INSTRUCTIONS FOR THE TASK:
Every line below is to be set down again exactly; any image stays out.

SUPPLIED INFORMATION:
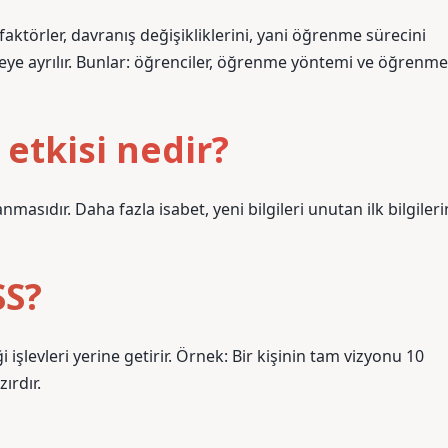
ktörler, davranış değişikliklerini, yani öğrenme sürecini
eye ayrılır. Bunlar: öğrenciler, öğrenme yöntemi ve öğrenme
etkisi nedir?
lanmasıdır. Daha fazla isabet, yeni bilgileri unutan ilk bilgileri
SS?
şlevleri yerine getirir. Örnek: Bir kişinin tam vizyonu 10
ırdır.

EXPECTED ANSWER:
ktörler, davranış değişikliklerini, yani öğrenme sürecini
eye ayrılır. Bunlar: öğrenciler, öğrenme yöntemi ve öğrenme
etkisi nedir?
lanmasıdır. Daha fazla isabet, yeni bilgileri unutan ilk bilgileri
SS?
şlevleri yerine getirir. Örnek: Bir kişinin tam vizyonu 10
ırdır.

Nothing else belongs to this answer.